"Ich habe noch niemals jemanden gesehen, dessen Gesamtbild in einer derartigen Weise „posttraumatische Belastungsstörung" schreit, wie bei dir, Jaime Lannister." Brienne schien es nicht einmal mehr voranging im Sinn zu haben, mich zu beleidigen, oder in einer unfairen Art zu nahe zu treten. Nein, sie schien es Ernst zu meinen.

Sie dachte wirklich, etwas sei mit meiner Psyche nicht ganz korrekt. Sie glaubte, meine Bindungsunfähigkeit rührte von einer traumatisierenden Kindheit her und nicht der einfachen Notion, dass es unglaublich cool und aufregend war, drei Freundinnen zu haben.

Armes Ding.

"Wahrscheinlich ist meine Schwester Schuld", entgegnete ich mit Leidensmiene. Brienne lehnte sich sofort in ihrem Armstuhl vor, als vermutete sie die Offenbarung der Verworrenheit meines Charakters. Ein wenig konnte ich wahrscheinlich auf den fahrenden Zug aufspringen, und Miss Möchtegern-Hirnklempnerin einen Bären aufbinden.

"Weißt du", seufzte ich traurig auf, bevor ich noch einen Schluck von meinem stark alkoholisierten Getränk nahm, „es fing eigentlich alles damit an, dass sie mich bei meiner Geburt abdrängte. Eigentlich hätte ich zuerst den Geburtskanal verlassen sollen, aber meine Schwester, Cersei dieser Engel - du kennst sie ja - wollte es sich nicht bieten lassen, dass ich unwürdige Kreatur ihr den Vortritt nahm. Immerhin stand das Erbe von Casterlystein auf dem Spiel."

Ich konnte beinahe sehen, wie Brienne sich geistig Notizen machte.

Ach, unschuldige, naive Brienne.

"Und so ging das meine gesamte Kindheit", seufzte ich theatralisch. "Immer musste sie besser sein als ich, schneller, schlauer. Sie konnte zuerst auf einem Besen fliegen, übte zuerst zauberstablose Magie aus, bekam zuerst ihren Brief für Hogwarts. Es war wirklich unschön."

Brienne betrachtete mich mit der Miene eines Forschers, der gerade die Entdeckung seiner Karriere gemacht hatte.

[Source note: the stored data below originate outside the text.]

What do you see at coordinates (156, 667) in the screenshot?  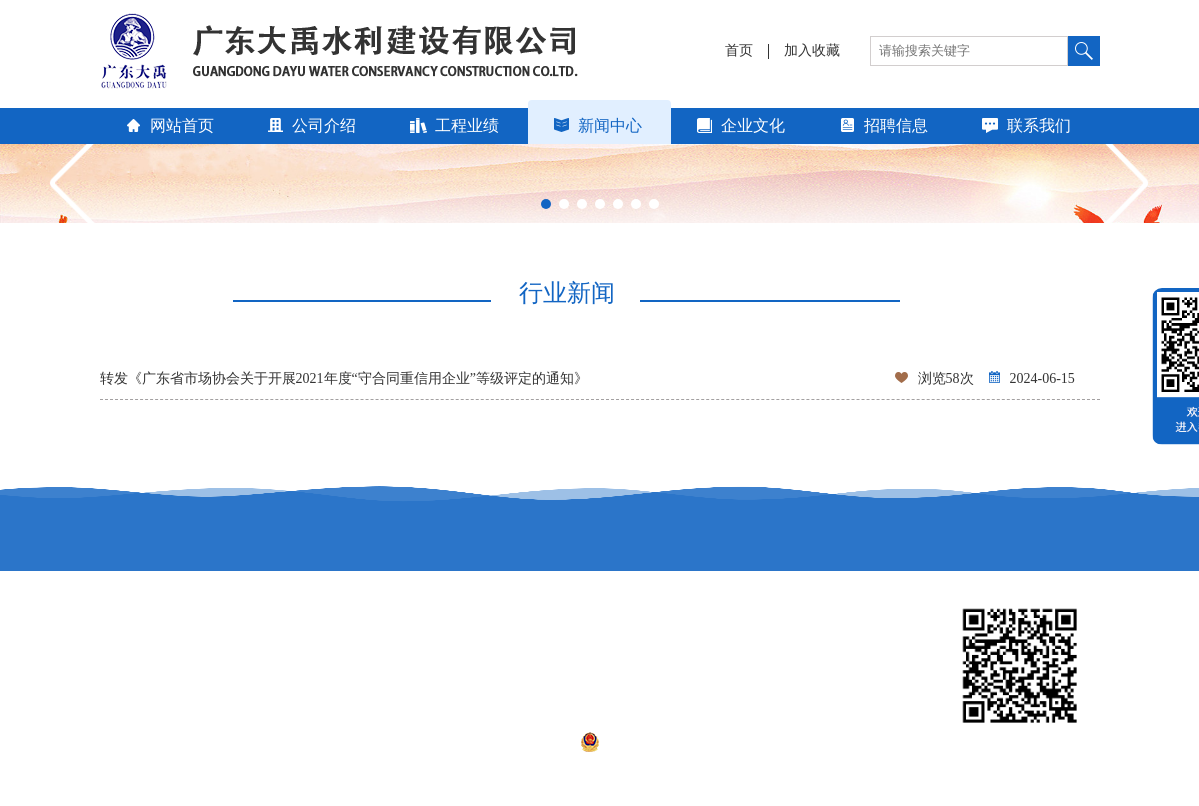 I see `中国水利企业协会` at bounding box center [156, 667].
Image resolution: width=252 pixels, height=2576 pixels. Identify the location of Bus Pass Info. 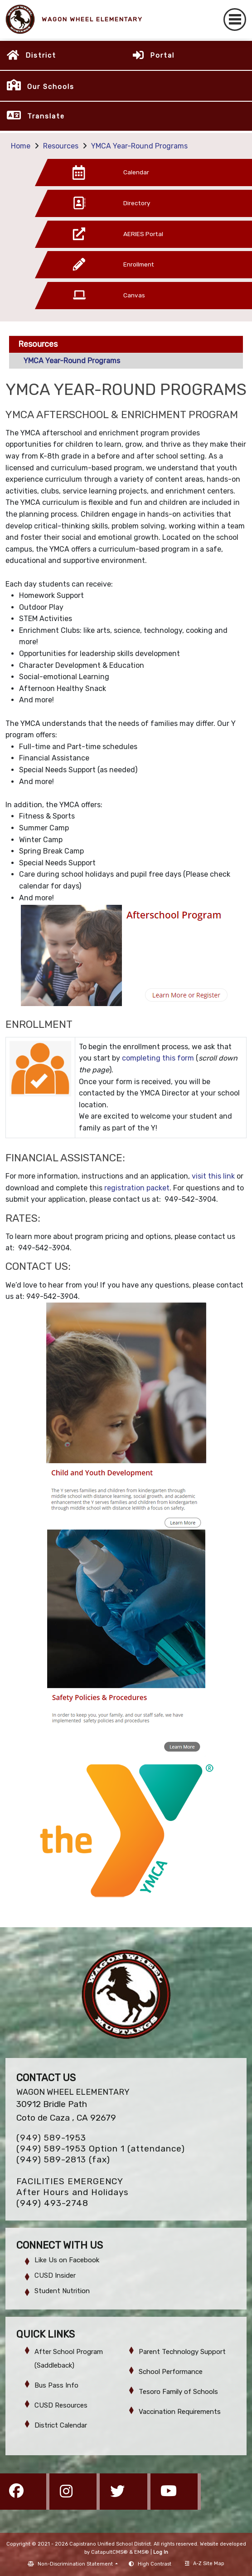 (56, 2385).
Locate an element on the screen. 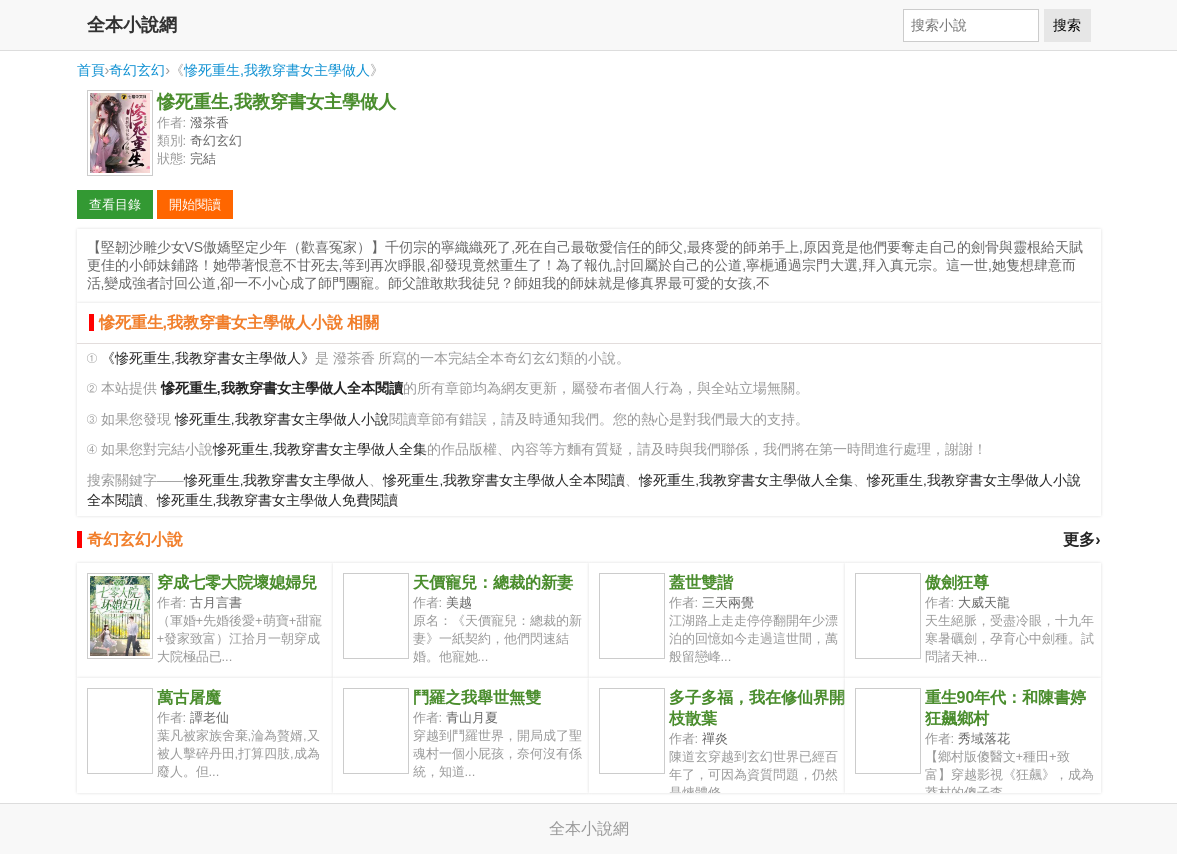 This screenshot has height=854, width=1177. 《慘死重生,我教穿書女主學做人》 is located at coordinates (208, 358).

Kein bisschen Empathie war in ihrem Blick zu erkennen, nur Neugierde und wissenschaftliches Interesse.

"Ich glaubte immer, in Slytherin zu landen", fuhr ich fort. "Meine Eltern waren beide dort und schwärmten in höchsten Tönen von der Kameradschaft, die dort geherrscht hatte. Von den lebenslangen Freundschaften, die sie dort ausgebildet hatten. Mein Vater, Tywin, hatte sich dort dem Targaryen-Oberhaupt Aerys Targaryen angenähert, und obwohl man keinesfalls von Freundschaft sprechen kann, schätzen sich die beiden ihr gesamtes berufliches Leben lang und unterstützten sich in allen Projekten. Reinblüter halt."

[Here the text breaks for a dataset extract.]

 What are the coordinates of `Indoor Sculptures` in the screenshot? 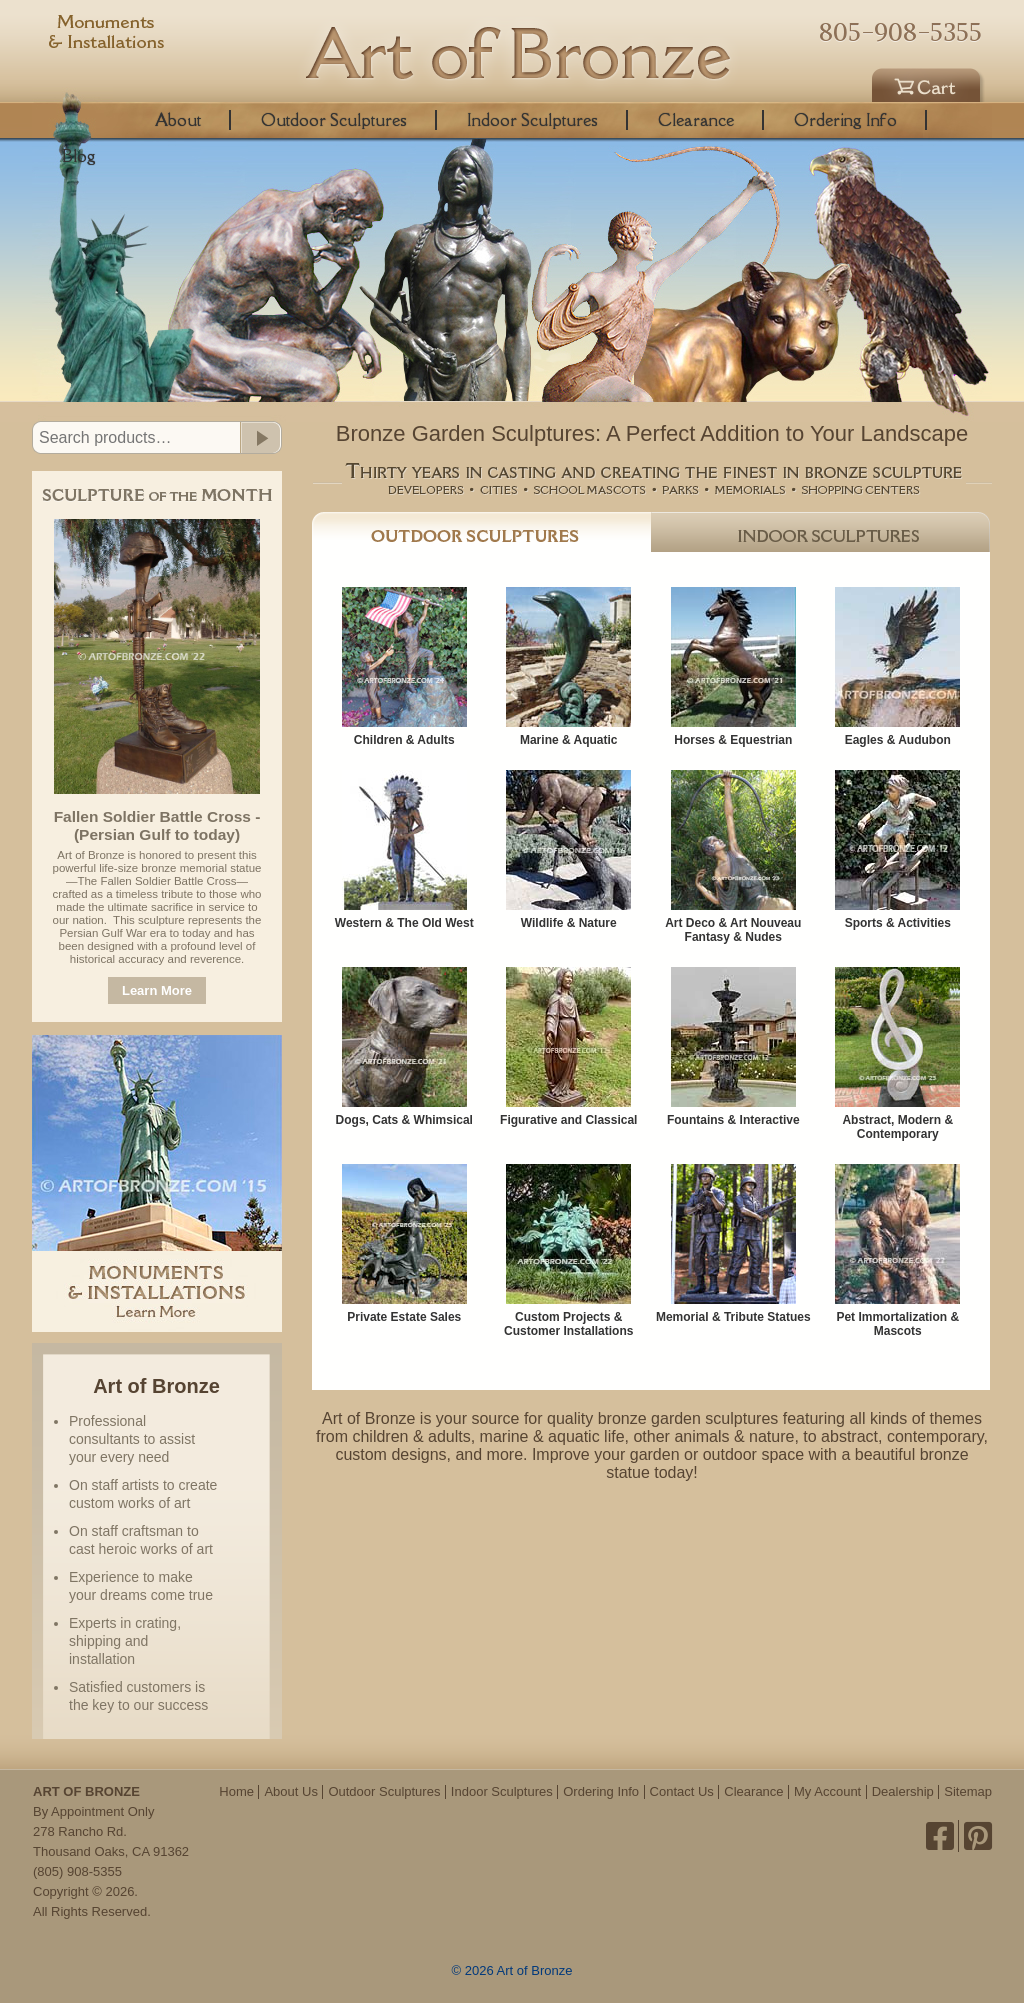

Mit Überraschung musste ich feststellen, dass ich Brienne bisher kein unwahres Wort verfüttert hatte. So hatte es sich tatsächlich zugetragen, alles, was ich ihr erzählt hatte. Nur war mir niemals bewusst gewesen, dass ich meine Schwester so für mein persönliches Versagen in meinem Leben verantwortlich machte. Oder sagte ich das nur, damit Brienne zufrieden war und kein wahres psychologisches Gutachten über mich ausstellte?

"Rhaegar Targaryen — ich kannte ihn tatsächlich nur flüchtig von offiziellen Banketts, die unsere Väter ausgerichtet hatten, stand vor mir in der Reihe zum sprechenden Hut." Meine Kehle schnürte sich zu, bei der Erinnerung an meine erste richtige Begegnung mit dem Targaryen-Erben. War da etwas in meinem Kaffee gewesen oder ging mir diese Episode aus meinem miserablen Leben tatsächlich noch so nahe? "Er war schon damals unglaublich, eine Erscheinung — wunderschön, selbst für einen elfjährigen Jungen, ernst, und eine seltsame Aura umgab ihn. Er wirkte so viel weiser und gebildeter als die meisten der Siebtklässler auf den Bänken um uns herum, so, als würde er Hogwarts' Ausbildung überhaupt nicht benötigen."

Brienne blickte mich wachsam an, während ich ihren Blick mied. Irgendetwas lief hier nicht nach Plan. Warum erzählte ich ihr das? Hatte ich sie nicht eigentlich mit ein paar pathetischen Lügengeschichten abfertigen wollen?